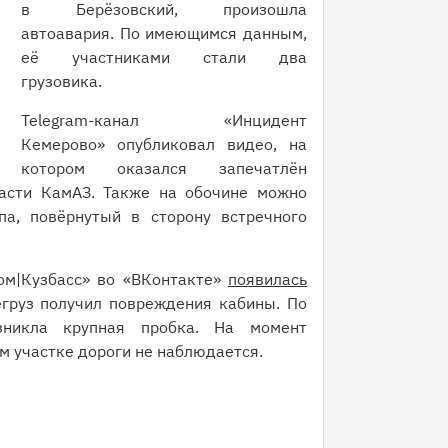
в Берёзовский, произошла
автоавария. По имеющимся данным,
её участниками стали два
грузовика.
Telegram-канал «Инцидент
Кемерово» опубликовал видео, на
котором оказался запечатлён
асти КамАЗ. Также на обочине можно
па, повёрнутый в сторону встречного
ом|Кузбасс» во «ВКонтакте»
появилась
егруз получил повреждения кабины. По
зникла крупная пробка. На момент
ом участке дороги не наблюдается.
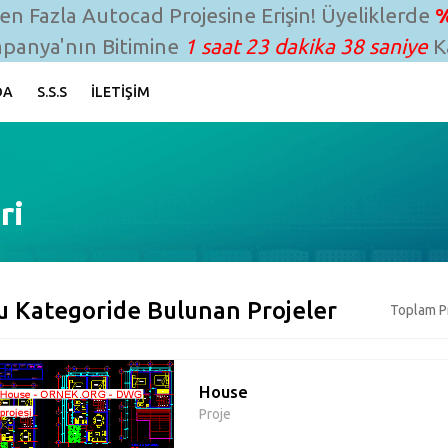
n Fazla Autocad Projesine Erişin! Üyeliklerde
%
panya'nın Bitimine
1 saat 23 dakika 37 saniye
Ka
DA
S.S.S
İLETIŞIM
ri
u Kategoride Bulunan Projeler
Toplam Pr
House
Proje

════════════════════

= About this task =
The response should consist only of the lines running from the one that contains "panya'nın Bitimine" through the end of the material, repeated exactly.

= Result =
panya'nın Bitimine
1 saat 23 dakika 37 saniye
Ka
DA
S.S.S
İLETIŞIM
ri
u Kategoride Bulunan Projeler
Toplam Pr
House
Proje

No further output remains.